Scientists are trained in an often counter-intuitive thought process, one that simply doesn't come naturally to humans. This way of thinking even has its own language that is really the exact antithesis of the language used in journalism.

Science is, in essence, inoculation against these tendencies to draw false (conclusions) and to confuse correlation with causation, a weapon against the limitations of individual observations. However, it always interests me “what we’re up against,” because it goes very much against the grain to think scientifically. Our brains are not hard-wired that way. Learning to accept science over one’s own observations does not come naturally; so it is not surprising that so many people have a great deal of difficult doing just that. 

My goal will be to try to avoid condescending language and pejoratives, because that ultimately does nothing to inform people who aren't already part of the choir, but I think the gist of this idea couldn't be more spot on. Weird things happen, and often we really don't know what the cause is. To us, that's entirely OK. The challenge is why we do what we do, and it's unforgivable to let ideology and/or an emotional reaction guide us to an answer. Science, of course, is constantly used to promote an agenda, but it's allowed to largely because of what I like to call "single-study syndrome".

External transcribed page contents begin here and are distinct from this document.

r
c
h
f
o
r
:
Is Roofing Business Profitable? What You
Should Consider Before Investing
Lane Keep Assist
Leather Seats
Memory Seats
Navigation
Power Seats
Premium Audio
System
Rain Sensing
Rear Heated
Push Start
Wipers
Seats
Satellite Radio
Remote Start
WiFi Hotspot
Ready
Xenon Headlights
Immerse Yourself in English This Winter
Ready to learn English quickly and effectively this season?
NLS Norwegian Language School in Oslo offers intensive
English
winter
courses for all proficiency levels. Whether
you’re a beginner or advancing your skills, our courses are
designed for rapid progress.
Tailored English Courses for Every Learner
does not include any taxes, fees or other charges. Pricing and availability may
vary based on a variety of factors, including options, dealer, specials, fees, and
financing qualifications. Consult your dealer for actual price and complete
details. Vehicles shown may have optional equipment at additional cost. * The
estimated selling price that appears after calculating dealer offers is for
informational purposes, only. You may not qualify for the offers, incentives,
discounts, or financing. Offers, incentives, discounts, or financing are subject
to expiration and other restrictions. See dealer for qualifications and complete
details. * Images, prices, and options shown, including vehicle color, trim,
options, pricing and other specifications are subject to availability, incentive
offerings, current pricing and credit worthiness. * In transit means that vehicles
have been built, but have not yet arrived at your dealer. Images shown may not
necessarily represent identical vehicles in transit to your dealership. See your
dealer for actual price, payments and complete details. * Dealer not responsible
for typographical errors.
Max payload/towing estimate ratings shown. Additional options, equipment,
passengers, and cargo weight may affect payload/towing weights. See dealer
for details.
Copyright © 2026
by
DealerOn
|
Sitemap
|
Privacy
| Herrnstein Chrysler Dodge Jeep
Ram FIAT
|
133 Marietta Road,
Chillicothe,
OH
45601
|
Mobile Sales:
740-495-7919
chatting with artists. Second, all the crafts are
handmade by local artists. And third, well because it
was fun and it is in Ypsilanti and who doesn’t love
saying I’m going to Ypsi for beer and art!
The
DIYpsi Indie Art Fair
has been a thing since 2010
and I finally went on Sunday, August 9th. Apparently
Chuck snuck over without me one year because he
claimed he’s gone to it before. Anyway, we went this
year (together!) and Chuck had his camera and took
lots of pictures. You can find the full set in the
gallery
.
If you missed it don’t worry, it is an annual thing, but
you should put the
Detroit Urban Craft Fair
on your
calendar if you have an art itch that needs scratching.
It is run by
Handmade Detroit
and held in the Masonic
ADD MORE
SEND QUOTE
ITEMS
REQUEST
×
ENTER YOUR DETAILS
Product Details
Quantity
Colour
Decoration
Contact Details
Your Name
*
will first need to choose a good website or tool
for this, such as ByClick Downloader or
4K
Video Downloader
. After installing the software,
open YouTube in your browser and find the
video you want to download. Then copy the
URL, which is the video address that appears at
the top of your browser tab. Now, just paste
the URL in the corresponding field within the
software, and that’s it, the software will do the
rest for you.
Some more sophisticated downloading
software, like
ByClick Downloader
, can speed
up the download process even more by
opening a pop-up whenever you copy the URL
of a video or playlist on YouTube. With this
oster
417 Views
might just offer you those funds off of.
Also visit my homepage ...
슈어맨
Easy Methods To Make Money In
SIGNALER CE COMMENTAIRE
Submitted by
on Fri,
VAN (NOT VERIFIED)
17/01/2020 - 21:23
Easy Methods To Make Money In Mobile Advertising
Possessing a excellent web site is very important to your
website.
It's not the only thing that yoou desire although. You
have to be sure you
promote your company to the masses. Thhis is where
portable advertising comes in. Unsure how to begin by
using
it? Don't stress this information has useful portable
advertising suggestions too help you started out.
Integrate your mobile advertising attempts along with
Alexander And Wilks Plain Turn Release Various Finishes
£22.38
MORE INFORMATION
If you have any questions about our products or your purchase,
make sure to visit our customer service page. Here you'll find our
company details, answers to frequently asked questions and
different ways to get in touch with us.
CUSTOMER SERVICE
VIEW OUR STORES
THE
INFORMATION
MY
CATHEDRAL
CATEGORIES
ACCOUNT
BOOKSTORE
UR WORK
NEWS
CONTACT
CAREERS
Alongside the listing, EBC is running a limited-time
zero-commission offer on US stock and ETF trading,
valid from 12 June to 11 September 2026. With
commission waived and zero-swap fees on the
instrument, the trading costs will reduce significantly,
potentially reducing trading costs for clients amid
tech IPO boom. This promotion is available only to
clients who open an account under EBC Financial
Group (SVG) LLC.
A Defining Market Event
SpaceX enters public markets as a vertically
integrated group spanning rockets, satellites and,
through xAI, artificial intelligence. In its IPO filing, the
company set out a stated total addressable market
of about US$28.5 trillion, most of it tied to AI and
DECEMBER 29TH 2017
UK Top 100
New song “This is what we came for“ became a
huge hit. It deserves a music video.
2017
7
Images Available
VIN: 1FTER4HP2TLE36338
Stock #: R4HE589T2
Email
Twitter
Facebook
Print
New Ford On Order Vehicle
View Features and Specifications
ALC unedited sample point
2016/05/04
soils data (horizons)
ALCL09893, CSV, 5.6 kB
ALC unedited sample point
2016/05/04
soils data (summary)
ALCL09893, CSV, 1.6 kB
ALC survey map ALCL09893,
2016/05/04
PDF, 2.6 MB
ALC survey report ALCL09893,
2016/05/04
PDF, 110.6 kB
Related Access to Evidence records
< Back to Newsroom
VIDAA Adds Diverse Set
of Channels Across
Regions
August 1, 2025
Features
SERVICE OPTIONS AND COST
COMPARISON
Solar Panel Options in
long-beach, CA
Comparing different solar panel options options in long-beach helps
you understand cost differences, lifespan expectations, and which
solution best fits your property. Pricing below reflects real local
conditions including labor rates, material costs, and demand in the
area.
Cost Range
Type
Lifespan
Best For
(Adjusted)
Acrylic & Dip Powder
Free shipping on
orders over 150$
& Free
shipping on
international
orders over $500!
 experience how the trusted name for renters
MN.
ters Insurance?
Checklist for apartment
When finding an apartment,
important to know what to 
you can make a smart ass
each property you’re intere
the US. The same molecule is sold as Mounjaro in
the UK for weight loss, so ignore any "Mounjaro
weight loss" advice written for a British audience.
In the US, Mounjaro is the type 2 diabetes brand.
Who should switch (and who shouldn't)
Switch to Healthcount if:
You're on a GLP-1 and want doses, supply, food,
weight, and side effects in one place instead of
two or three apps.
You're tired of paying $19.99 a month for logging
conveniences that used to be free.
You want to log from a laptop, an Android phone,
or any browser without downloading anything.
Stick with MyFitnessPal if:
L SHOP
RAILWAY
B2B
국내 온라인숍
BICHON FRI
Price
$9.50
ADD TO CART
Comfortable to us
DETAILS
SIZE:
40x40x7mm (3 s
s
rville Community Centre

Scientists set a very high bar to be convinced of anything. Our first instinct is to essentially tear apart every study and claim that comes out, looking for reasons why its conclusions are limited, or possibly even worthless. Even if the conclusion seems on its face to be totally intuitive. Associations may or may not be meaningful, but they need to be shown as statistically significant (a whole other blog post) more than once, and ideally across a couple of different study designs (another idea for a blog post!). It's best to just go ahead and think like there are no real bombshells in science. Once the headlines fade away, there really aren't.

If you want to keep checking my blog, all I really ask of you is to accept, or even just consider, the two main ideas of this post:

  • Your instincts and personal experiences cannot be trusted to explain anything across the board for all people.
  • Neither can any one particular study.

I'm going to have a lot of fun explaining the latter, time and time again. I hope you'll enjoy reading it.